Vulnerability disclosure

This is a full disclosure of the vulnerability that we published earlier

The potential leak was discovered two weeks ago and disabled immediately to prevent any future exposure.

The leak could only happen in a two step process. First, a user had to click “Share URL” button which created a URL that contained your private note information, like so: https://tornado.cash/?note=tornado-eth-0.1-1-0x60f495681bc7048021bbab1301c600c8ff16fbfd3f9ebff4bd01af7d4faec1e8526f5a3642adf72f008b6531fe9e4ca76a994a807cc41455735076f8c51e. After that, if the user opened the full URL in the browser the requests made from that page to the third-party services contained note data in the Referer HTTP header. Therefore, if any of these services logged this header, they could have access to the note data. That meant a possibility of funds withdrawal from unspent notes and exposure of a connection between deposits and withdrawals for the spent notes.

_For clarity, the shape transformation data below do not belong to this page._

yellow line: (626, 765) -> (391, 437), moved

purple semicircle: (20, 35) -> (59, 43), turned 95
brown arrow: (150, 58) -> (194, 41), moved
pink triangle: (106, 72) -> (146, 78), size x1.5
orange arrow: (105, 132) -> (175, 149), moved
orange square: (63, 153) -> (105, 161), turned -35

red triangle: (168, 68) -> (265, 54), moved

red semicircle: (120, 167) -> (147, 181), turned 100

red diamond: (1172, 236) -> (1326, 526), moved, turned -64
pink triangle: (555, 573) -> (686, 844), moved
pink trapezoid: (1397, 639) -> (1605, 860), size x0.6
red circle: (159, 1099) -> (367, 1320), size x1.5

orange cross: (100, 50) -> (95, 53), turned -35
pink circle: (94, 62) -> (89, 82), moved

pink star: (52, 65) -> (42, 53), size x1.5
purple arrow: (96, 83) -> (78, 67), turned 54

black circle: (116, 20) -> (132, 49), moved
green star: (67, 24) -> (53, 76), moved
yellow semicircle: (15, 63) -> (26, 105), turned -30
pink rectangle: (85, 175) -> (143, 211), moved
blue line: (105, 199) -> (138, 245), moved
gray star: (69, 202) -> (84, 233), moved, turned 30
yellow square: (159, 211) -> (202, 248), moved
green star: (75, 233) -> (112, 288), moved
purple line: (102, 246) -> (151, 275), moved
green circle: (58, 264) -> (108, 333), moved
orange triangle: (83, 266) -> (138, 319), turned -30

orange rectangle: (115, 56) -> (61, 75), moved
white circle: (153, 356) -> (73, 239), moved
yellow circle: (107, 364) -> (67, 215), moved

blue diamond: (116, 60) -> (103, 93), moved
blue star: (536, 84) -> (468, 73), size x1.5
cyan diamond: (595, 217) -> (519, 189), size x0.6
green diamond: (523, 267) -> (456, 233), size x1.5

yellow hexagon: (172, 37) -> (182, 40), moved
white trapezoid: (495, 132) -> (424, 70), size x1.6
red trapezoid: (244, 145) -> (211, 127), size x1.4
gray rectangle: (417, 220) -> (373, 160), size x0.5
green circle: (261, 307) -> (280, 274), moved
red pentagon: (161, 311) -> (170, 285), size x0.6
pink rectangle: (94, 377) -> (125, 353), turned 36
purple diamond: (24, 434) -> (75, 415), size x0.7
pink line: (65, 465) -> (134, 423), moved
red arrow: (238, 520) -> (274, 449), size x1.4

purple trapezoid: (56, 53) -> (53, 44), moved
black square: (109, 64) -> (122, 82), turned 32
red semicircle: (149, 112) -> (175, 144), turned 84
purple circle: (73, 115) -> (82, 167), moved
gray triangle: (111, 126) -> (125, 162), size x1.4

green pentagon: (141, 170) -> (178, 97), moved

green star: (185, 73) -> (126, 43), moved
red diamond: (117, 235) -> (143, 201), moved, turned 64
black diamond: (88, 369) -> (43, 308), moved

Here’s a list of the third-party services that are utilized by Tornado.cash UI:

• https://github.com
• https://twitter.com
• https://t.me
• https://medium.com
• https://www.torproject.org
• https://ip.tornado.cash
• https://etherscan.io
• https://mainnet.infura.io
• https://www.etherchain.org
• https://gasprice.poa.network
• https://fonts.googleapis.com
• https://mainnet.torelay.eth
• https://mainnet.sender.eth
• https://mainnet.frelay.eth
• https://mainnet.poanet.eth
• Custom Relayers (user-entered)

One of those services was our own ip.tornado.cash server. Using its logs we were able to recreate the list of notes that got exposed. There were 98 notes in total, 12 of which were unspent. At the moment of publishing this post, there are only 7 unspent notes left totaling 2.5 ETH.

We would like to reiterate, that all other users, who never completed BOTH steps, were unaffected. Luckily, this exposure was limited, discovered early and no one reported funds lost.